EXERCISE DETAILS: Among the lines of the material, copy those that hold the string "pour".

━━━━━━

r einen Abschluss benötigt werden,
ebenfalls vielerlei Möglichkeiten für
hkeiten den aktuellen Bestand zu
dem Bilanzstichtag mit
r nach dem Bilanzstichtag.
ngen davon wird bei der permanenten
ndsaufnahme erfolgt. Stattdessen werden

━━━━━━

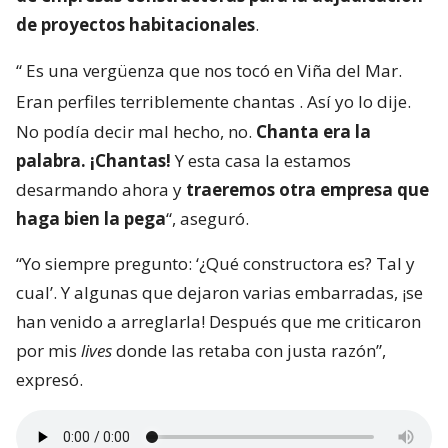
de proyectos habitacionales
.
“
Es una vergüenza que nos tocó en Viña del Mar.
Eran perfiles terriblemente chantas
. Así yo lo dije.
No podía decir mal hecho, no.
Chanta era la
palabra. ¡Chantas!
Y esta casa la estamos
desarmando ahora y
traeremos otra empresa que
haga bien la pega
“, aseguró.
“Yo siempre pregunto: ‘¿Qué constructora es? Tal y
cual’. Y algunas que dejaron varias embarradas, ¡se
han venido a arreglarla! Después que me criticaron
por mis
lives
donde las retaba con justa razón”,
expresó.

━━━━━━

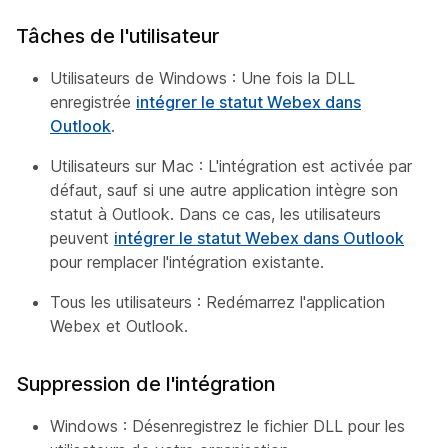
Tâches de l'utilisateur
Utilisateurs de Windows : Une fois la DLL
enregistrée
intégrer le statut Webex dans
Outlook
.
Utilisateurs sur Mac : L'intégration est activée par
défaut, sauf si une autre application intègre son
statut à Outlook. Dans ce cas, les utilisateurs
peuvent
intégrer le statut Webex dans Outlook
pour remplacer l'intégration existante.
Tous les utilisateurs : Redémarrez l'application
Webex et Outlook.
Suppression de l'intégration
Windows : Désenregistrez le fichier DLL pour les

━━━━━━

EXPECTED OUTPUT:
pour remplacer l'intégration existante.
Windows : Désenregistrez le fichier DLL pour les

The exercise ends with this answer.